Beni ergueu os olhos ao ouvir a palavra “bichos”.

— ... uma garota pequena, como essa aí — o menino continuou. — Mas não quero chegar perto para descobrir.

— Seu covarde! — o primeiro esnobou. — Olha só pra ela! Tá mais morta do que viva!

— Eu não acho uma boa ideia, Niko. E se ela realmente for... — o garoto suspirou em tensão. — Sabe, uma Makagawa?

— Daí a entregamos e os adultos darão um fim a ela. Seremos heróis reconhecidos por toda a vila! Imagine o Hanzou-sama em pessoa nos parabenizando! — Niko tinha um brilho de grandeza excessiva nos olhos.

— T-Tem razão, Niko! Vamos pegá-la!

Os dois tomaram pedaços de pau e pedras e se aproximaram da garota. Beni, imóvel, os olhava sem piscar. Os garotos eram grandes demais para ela, fortes demais. Algo lhe dizia para desenrolar as ataduras nos braços.

— Não! — Beni pensou alto demais, negando o impulso de liberar seus poderes misteriosos.

— Hã? — Niko arqueou a sobrancelha.

— Niko, ela sabe falar! Ei, Niko!

Imprudentemente, o garoto cutucou a cabeça de Beni com o pedaço de madeira, provocando-a.

— Ei, bicho, você sabe mesmo falar?

— Niko, pare de falar com essa coisa! Ela pode te matar.

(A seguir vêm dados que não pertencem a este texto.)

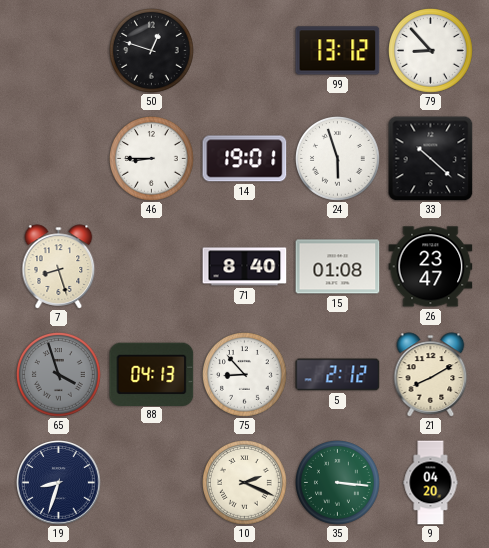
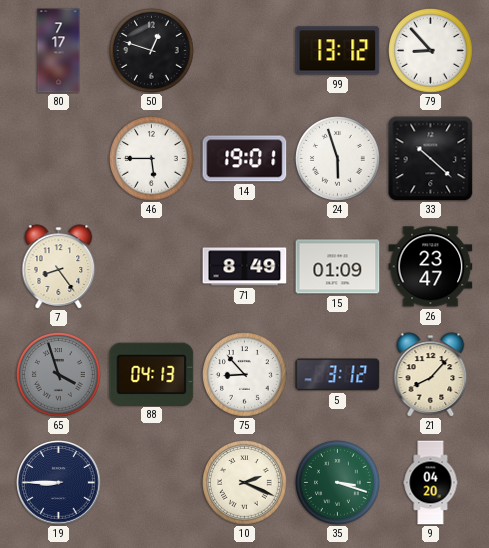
80: none -> 7:17
46: 8:45 -> 5:45
7: 8:27 -> 8:24
71: 8:40 -> 8:49
15: 01:08 -> 01:09
5: 2:12 -> 3:12
21: 8:10 -> 8:07
19: 8:33 -> 8:45
35: 3:16 -> 3:18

— Ei, bicho! — Niko a cutucou na cabeça com mais força. — Eu... — A força se intensificava a cada golpe. — perguntei... se... você... sabe... falar...

O último golpe foi aparado pela garota, que segurou a outra extremidade da madeira. Os olhos negros de Beni fitavam com desprezo os de Niko.

— Eu não sou um bicho... sou uma garota. E sei falar.

— Ah! Corre! — Niko gritou, tomou o braço do companheiro e fugiu às pressas. — É ela! É ela mesma!

Beni suspirou. Graças àquela dupla, ela deveria fugir o quanto antes.

O céu se escurecia quando Beni caiu ajoelhada em frente a uma enorme porta de um casarão afastado da cidade. Era feio e sujo, além de antigo. Ou os ouvidos da menina a enganavam, ou ela podia jurar ter escutado risinhos vindos do interior daquele lugar estranho.

Reuniu forças e bateu na porta. Tardou para que ela fosse aberta, mas quando o foi, uma garota, de aproximados catorze anos, apareceu. Era linda. De cabelos negros e longos, olhos pretos e piedosos, lábios finos e rosados. Usava vestes surradas e velhas, como as de uma serviçal antiga.

Ao ver Beni prostrada sobre o piso velho à entrada, a jovem se abaixou de imediato, envolvendo a garota num abraço confortador.

— Ei, você está bem? — perguntou. — Entre, nós... — hesitou por instantes. — Eu vou cuidar de você.

Sem demonstrar qualquer resistência, Beni se deixou levar pela desconhecida.

Um prostíbulo.

O ambiente, assim como por fora, era feio por dentro. As paredes descascavam, algumas apresentavam mofo.

A jovem que acompanhava Beni olhava para os lados cautelosamente e apertava o passo, como se não desejasse ser vista por ninguém. Infelizmente, o plano foi malsucedido.

— Ei, vadia! Você me deve uma noite, se lembra? — O mesmo homem que negara a Beni um bocado de pão, preferido dá-lo a um cachorro, estava ali sentado. Pareceu não reconhecê-la. — Vai me fazer esperar até quando? Eu paguei por você, sua imunda.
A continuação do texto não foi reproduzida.